To kick off this step, let's look at the summary statistics of the `trees_df`

In [6]:
# Summary statistics

trees_df.describe(include = 'all')

Unnamed: 0,tree_id,genus_name,species_name,common_name,neighbourhood_name,height_range_id,diameter,date_planted,latitude,longitude
count,5000.0,5000,5000,5000,5000,5000.0,5000.0,2363,5000.0,5000.0
unique,5000.0,67,171,361,22,,,,,
top,21421.0,ACER,SERRULATA,KWANZAN FLOWERING CHERRY,Renfrew-Collingwood,,,,,
freq,1.0,1218,463,383,384,,,,,
mean,,,,,,2.7344,12.340888,2003-09-06 04:03:08.912399488,49.247349,-123.107128
min,,,,,,0.0,0.0,1989-10-31 00:00:00,49.202783,-123.22056
25%,,,,,,2.0,4.0,1997-11-06 00:00:00,49.230152,-123.144178
50%,,,,,,2.0,10.0,2003-02-12 00:00:00,49.247981,-123.105861
75%,,,,,,4.0,18.0,2009-11-17 00:00:00,49.263275,-123.063484
max,,,,,,9.0,71.0,2019-05-07 00:00:00,49.29393,-123.023311


**Key Observations**

1. `tree_id` column contains unique value for each observation with no duplicate values.
2. There are $171$ unique species of trees present in the dataset with **SERRULATA** being the most common species amongst them. For the purpose of our analysis and simplicity, I will only consider the top 10 most common species in our analysis.
3. **Renfrew-Collingwood** neighbourhood has the highest number of trees among the $22$ distinct neighbourhoods present in the dataset.

In [7]:
# Saving top 10 species in a list

top_10_species = trees_df['species_name'].value_counts().nlargest(10).index.to_list()

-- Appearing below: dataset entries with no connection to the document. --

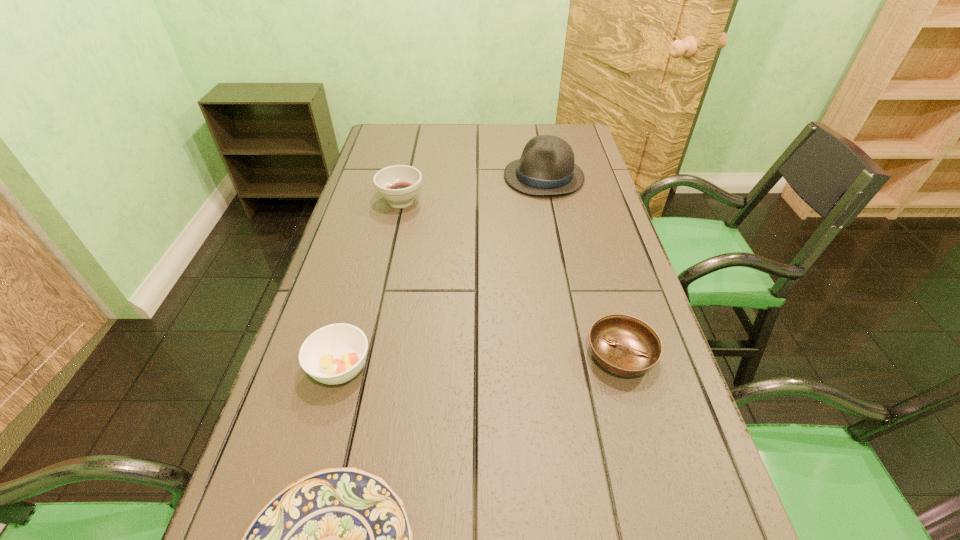 This screenshot has width=960, height=540. In order to click on free space located 0.240m on the right of the second shortest soup bowl in this screenshot , I will do `click(489, 368)`.

Locate an element on the screen. vacant area located 0.060m on the front of the shortest soup bowl is located at coordinates (636, 413).

At what (x,y) coordinates should I click in order to perform the action: click on bowler hat positioned at the right edge. Please return your answer as a coordinate pair (x, y). Image resolution: width=960 pixels, height=540 pixels. Looking at the image, I should click on (547, 166).

In order to click on soup bowl positioned at the right edge in this screenshot , I will do `click(624, 345)`.

Find the location of a particular element. The image size is (960, 540). blank space at the far edge is located at coordinates (515, 154).

This screenshot has width=960, height=540. Find the location of `vacant point at the left edge`. vacant point at the left edge is located at coordinates (265, 444).

In the image, there is a desktop. What are the coordinates of `blank space at the right edge` in the screenshot? It's located at (664, 458).

Locate an element on the screen. The height and width of the screenshot is (540, 960). vacant region at the far left corner of the desktop is located at coordinates (398, 141).

Identify the location of vacant point located between the bowler hat and the third shortest object. (442, 273).

This screenshot has height=540, width=960. Identify the location of empty space that is in between the farthest soup bowl and the shortest soup bowl. (511, 278). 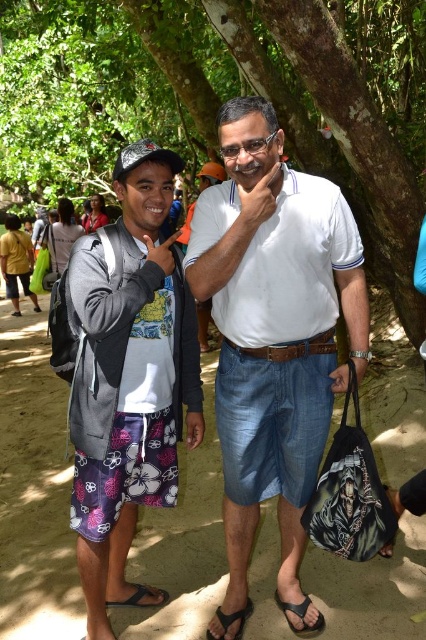 How much distance is there between rough bark tree at center and black synthetic sandal at lower center?

rough bark tree at center is 15.96 meters away from black synthetic sandal at lower center.

Is point (123, 20) positioned before point (302, 612)?

No, it is not.

Who is more forward, (376, 19) or (305, 612)?

Point (305, 612)

At what (x,y) coordinates should I click in order to perform the action: click on rough bark tree at center. Please return your answer as a coordinate pair (x, y). This screenshot has height=640, width=426. Looking at the image, I should click on (226, 99).

Does rough bark tree at center come in front of white cotton shirt at center?

No, rough bark tree at center is further to the viewer.

Can you confirm if rough bark tree at center is thinner than white cotton shirt at center?

Incorrect, rough bark tree at center's width is not less than white cotton shirt at center's.

Identify the location of rough bark tree at center. (226, 99).

Is point (388, 180) positioned after point (146, 593)?

Yes.

Between rough bark tree at center and black rubber sandal at lower left, which one is positioned higher?

rough bark tree at center is higher up.

Between point (175, 12) and point (164, 595), which one is positioned in front?

Positioned in front is point (164, 595).

The height and width of the screenshot is (640, 426). Identify the location of rough bark tree at center. (226, 99). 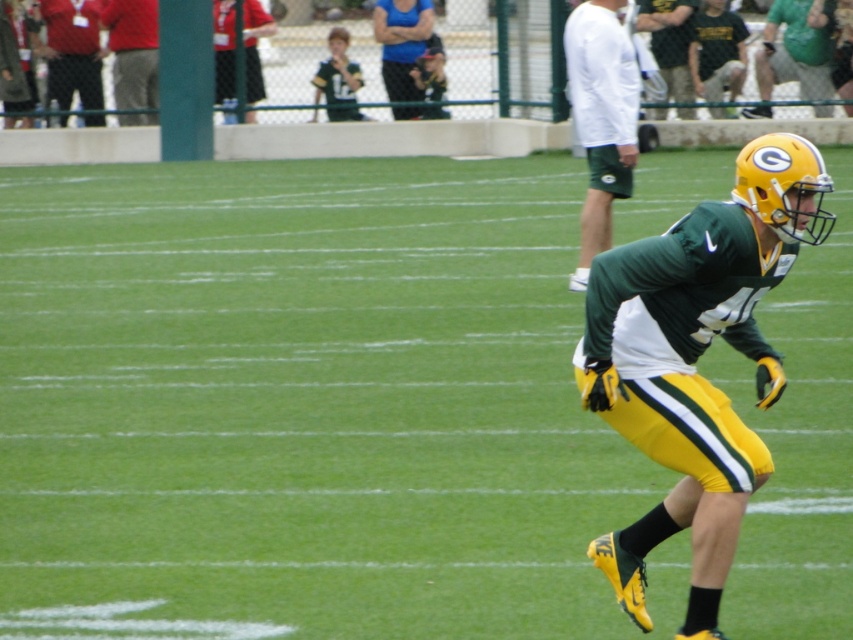 You are a photographer positioned at the point with coordinates (x=601, y=116). You want to capture a photo of the football player running towards the right side of the frame. Is the white long sleeve shirt at upper center in your field of view?

The point (x=601, y=116) indicates the white long sleeve shirt at upper center, so yes, the photographer is positioned directly at the location of the white long sleeve shirt at upper center and would have it in their field of view.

# Filtering the dataset for top 10 species

filtered_trees_df = trees_df[trees_df['species_name'].isin(top_10_species)]

filtered_trees_df.describe(include = 'all')

Unnamed: 0,tree_id,genus_name,species_name,common_name,neighbourhood_name,height_range_id,diameter,date_planted,latitude,longitude
count,2497.0,2497,2497,2497,2497,2497.0,2497.0,1053,2497.0,2497.0
unique,2497.0,9,10,75,22,,,,,
top,21421.0,ACER,SERRULATA,KWANZAN FLOWERING CHERRY,Kensington-Cedar Cottage,,,,,
freq,1.0,956,463,383,197,,,,,
mean,,,,,,2.770525,13.133556,2003-09-15 17:35:43.589743616,49.246715,-123.106956
min,,,,,,0.0,0.0,1989-11-06 00:00:00,49.202986,-123.21782
25%,,,,,,2.0,5.5,1997-04-30 00:00:00,49.230067,-123.14218
50%,,,,,,3.0,12.0,2003-02-24 00:00:00,49.247247,-123.105327
75%,,,,,,4.0,18.5,2009-12-18 00:00:00,49.26253,-123.06772
max,,,,,,9.0,56.0,2019-03-29 00:00:00,49.29393,-123.023611


#### Question 1: What are most common tree species around Vancouver?

Since we are interested in visualizing the total number of trees per species in our dataset, I will be plotting a horizontal bar chart as it's an ideal choice of visualization with emphasis on the magnitude of quantitaive values while keeping the species name in a readable orientation. 

The chart highlights the 10 most common species present in Vancouver.

In [8]:
top_10_species_plot = alt.Chart(filtered_trees_df).mark_bar().encode(
    alt.X('count()'), 
    alt.Y('species_name', sort = 'x'))

top_10_species_plot

The most common tree species found in the dataset is **SERRULATA** followed by **PLATANOIDES** and **CERASIFERA**.

#### Question 2: How does the tree diameter varies across different neighbourhoods?

Let's firt look at distribution of the data within the `diameter` and `height_range_id` columm.

In [9]:
alt.Chart(filtered_trees_df).mark_bar().encode(
    alt.X(alt.repeat(), type = 'quantitative', bin = alt.Bin(maxbins = 15)), 
    alt.Y('count()')
).repeat(['height_range_id', 'diameter'], columns = 2)

The data distribution in both the columns is skewed to the right with a few very large values. This means that majority of the trees fall between $1-4$ height range id and $0-20$ inches in diameter. Let's furhter if the two columns are related to each other using a 2D histogran to avoid any saturation issues.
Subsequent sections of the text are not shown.